Turf in much better shape entering this week's FCS title game
FRISCO, Texas - The grass field at Toyota Stadium looked like a postcard Wednesday afternoon. In other words, it was almost the direct opposite of the field conditions in last year's Division I FCS national title game.
FRISCO, Texas – The grass field at Toyota Stadium looked like a postcard Wednesday afternoon. In other words, it was almost the direct opposite of the field conditions in last year’s Division I FCS national title game. Ideal turf will greet North Dakota State and Illinois State on Saturday when they meet for the championship. “It’s going to play fast,” said Tom Jones, vice president of complex management for FC Dallas professional soccer club, the stadium’s main tenant. “It’s going to be clean. When the cleats go into the ground, they come out clean. You want a fast track, especially for football.”

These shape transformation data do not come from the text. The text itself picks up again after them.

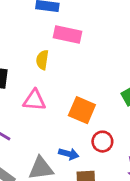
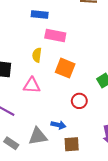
orange square: (82, 110) -> (65, 68), moved
red circle: (102, 142) -> (79, 101), moved

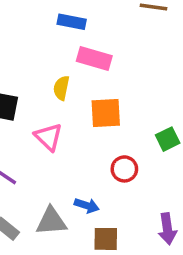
orange square: (65, 68) -> (106, 113), turned -30
pink triangle: (32, 85) -> (49, 137), turned 36

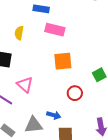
yellow semicircle: (61, 88) -> (19, 33), moved
pink triangle: (49, 137) -> (25, 85), moved

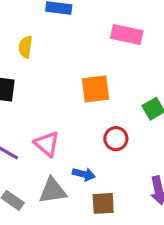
pink rectangle: (55, 30) -> (127, 34), moved
pink triangle: (25, 85) -> (47, 144), moved

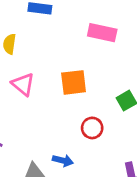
pink triangle: (47, 144) -> (23, 84), moved

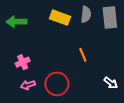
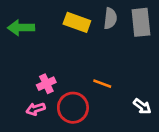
orange line: (83, 55) -> (102, 84), moved, turned -48
pink cross: (23, 62) -> (46, 84), moved

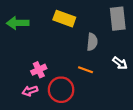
gray semicircle: (110, 18) -> (92, 42), moved
white arrow: (142, 106) -> (120, 63), moved

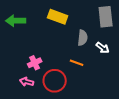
white arrow: (120, 63) -> (103, 48), moved
pink arrow: (30, 91) -> (27, 82), turned 32

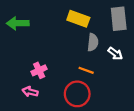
yellow rectangle: (58, 17) -> (78, 19), moved
red circle: (55, 81) -> (77, 94), moved

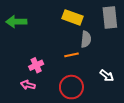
white arrow: (115, 54) -> (107, 76), moved
orange line: (86, 70) -> (71, 55), moved, turned -32

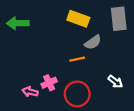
gray semicircle: (86, 39) -> (93, 42), turned 49
pink cross: (36, 65) -> (49, 83), moved

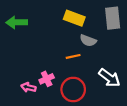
gray semicircle: (93, 42) -> (88, 40), turned 56
white arrow: (115, 82) -> (109, 78), size x1.5

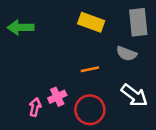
gray semicircle: (88, 40) -> (126, 54), moved
pink arrow: (28, 87) -> (35, 107), turned 88

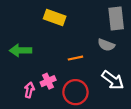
yellow rectangle: (91, 22) -> (55, 17), moved
green arrow: (21, 27) -> (21, 50), moved

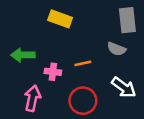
pink cross: (48, 81) -> (53, 72), moved, turned 32
pink arrow: (29, 90) -> (32, 98), size x1.5

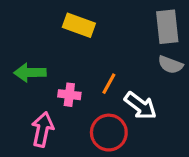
gray semicircle: (117, 49) -> (170, 65), moved
orange line: (83, 63) -> (109, 84), turned -49
white arrow: (124, 87) -> (140, 106), moved

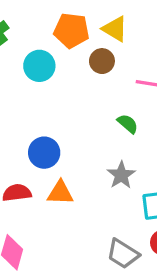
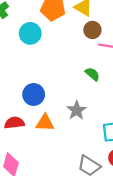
brown circle: (102, 61) -> (92, 30), moved
gray star: (121, 175) -> (77, 110), moved

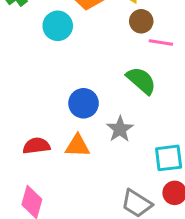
green semicircle: (92, 74) -> (141, 80), size x1.5
blue circle: (34, 94) -> (84, 103), moved

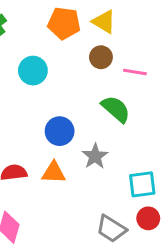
brown circle: (141, 21) -> (101, 57), moved
cyan circle: (58, 26) -> (33, 71), moved

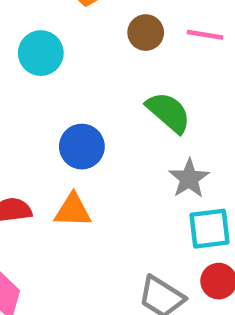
pink line: (135, 72) -> (205, 35), moved
gray star: (95, 156) -> (189, 178), moved

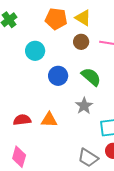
blue circle: (82, 147) -> (58, 76), moved
gray star: (189, 178) -> (84, 106), moved

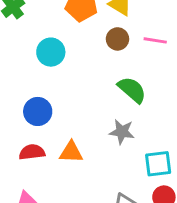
blue circle: (58, 76) -> (38, 111), moved
gray star: (84, 106) -> (122, 132), turned -30

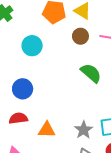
gray star: (122, 132) -> (84, 130), moved, turned 30
orange triangle: (71, 152) -> (47, 130), moved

It was a natural grass nightmare in last January’s title game when the Bison and Towson University (Md.) routinely dug up large chunks of turf, the result of an unusual ice storm that blanketed the field for over two weeks in crucial growing time in the weeks leading up to the game. “It was brutal last year,” Jones said. “We had the worst winter in 30 years, and it’s hard to grow grass when it’s below freezing.” Not this year, which Jones called a “bumper crop” for growing the mostly Bermuda-grass surface. He said the weather was inclement for only one week this winter. Plus, officials took a different approach to make sure last year’s turf clumps didn’t happen again. Instead of replacing the turf as usual after the conclusion of the high school football season, it was overseeded with a mix that included rye grass. The fact the entire field is scheduled to be replaced next summer made it easier to do that. The middle of the field was replaced with a new product called “latitude Bermuda grass,” which touts its strength as having high tolerance to traffic. The entire field will use that grass next year. Meanwhile, the end zones were already painted – one with “Bison” and the other with “Redbirds” – which was a day or two earlier than the past three years. Jones said they wanted to beat the weather, which was very windy and cold on Wednesday. “It’s not good to be spray painting when it’s 30 mph winds,” Jones said. “There’s a lot of overspray.” In another move of protection, a tarp was placed over the field on Wednesday. “Just in case we get a little snow or ice,” he said. “We want to keep it looking pretty for Saturday.”